Ken, Hell is that way ------------>

/hosting
 
Posted by Martin PC not & Ship's Biohazard (# 368) on :
 
ken, ken, ken, WHO is? You? Me? And yes, we ALL are. So? And we compare with our Muslim and Hindu and animist and atheist brothers and sisters how? The Interahamwe. The Falange. The Conquistadores. The Crusaders. Etc, etc, etc ... Christians.

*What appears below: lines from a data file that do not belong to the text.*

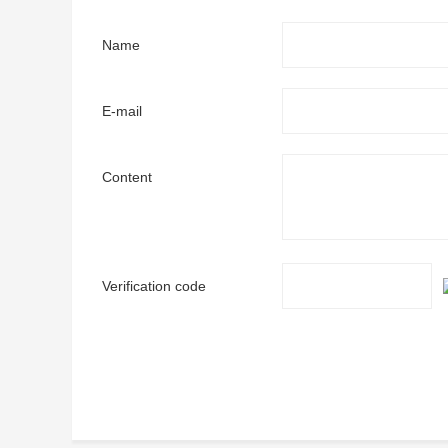
Name
E-mail
Content
Verification code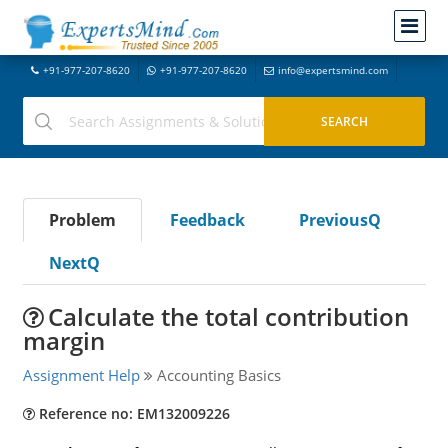
+91-977-207-8620
+91-977-207-8620
info@expertsmind.com
Problem
Feedback
PreviousQ
NextQ
Calculate the total contribution
margin
Assignment Help
Accounting Basics
Reference no: EM132009226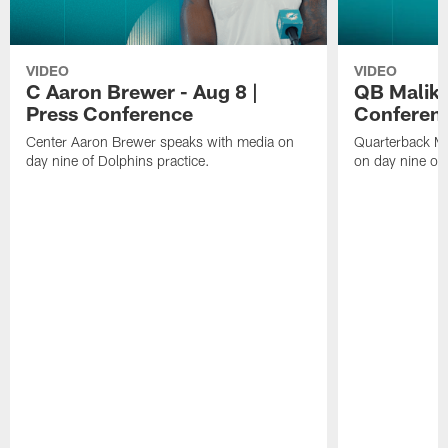
VIDEO
VIDEO
C Aaron Brewer - Aug 8 |
QB Malik W
Press Conference
Conferen
Center Aaron Brewer speaks with media on
Quarterback Ma
day nine of Dolphins practice.
on day nine of 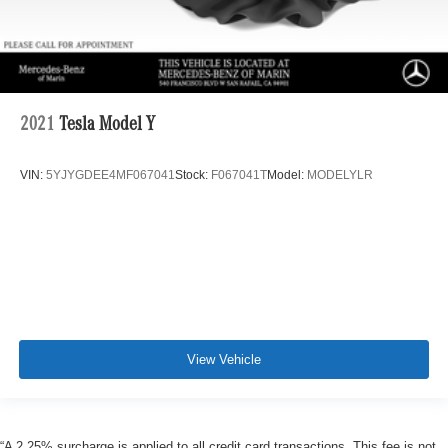
2021
Tesla Model Y
VIN:
5YJYGDEE4MF067041
Stock:
F067041T
Model:
MODELYLR
View Vehicle
“A 2.25% surcharge is applied to all credit card transactions. This fee is not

Christ wears EVERY human face.

Please answer in Hell if you need to.
 
Posted by Martin PC not & Ship's Biohazard (# 368) on :
 
ken, these lights have been shining in the darkness for me:

Father Xavier Fagba

as I posted at the time

and this most Christ-like of men:

Captain Mbaye Diagbe

[ 18. April 2014, 09:14: Message edited by: Martin PC not & Ship's Biohazard ]
 
Posted by Beeswax Altar (# 11644) on :
 
William Hague offered assistance to the Nigerian government in returning the girls home safely. I wonder if by assistance he means the SAS. Nigeria doesn't have a military unit with the same capabilities. I suspect this may be their Munich.
 
Posted by ken (# 2460) on :
 
Martin, no desire to do you a hell thread at all. You are certainly not a racist. You are one of the good guys round here, I usually appreciate your posts very much. That's why I was surprised by what you said. Which is still nonsense, but off-topic here.
 
Posted by Martin PC not & Ship's Biohazard (# 368) on :
 
ken.

I'm sorry for it and I openly ask for you to deconstruct it, challenge it, kick it to death. I want ALL my dross to be purged with fire, even that which I'm blind to and little is left.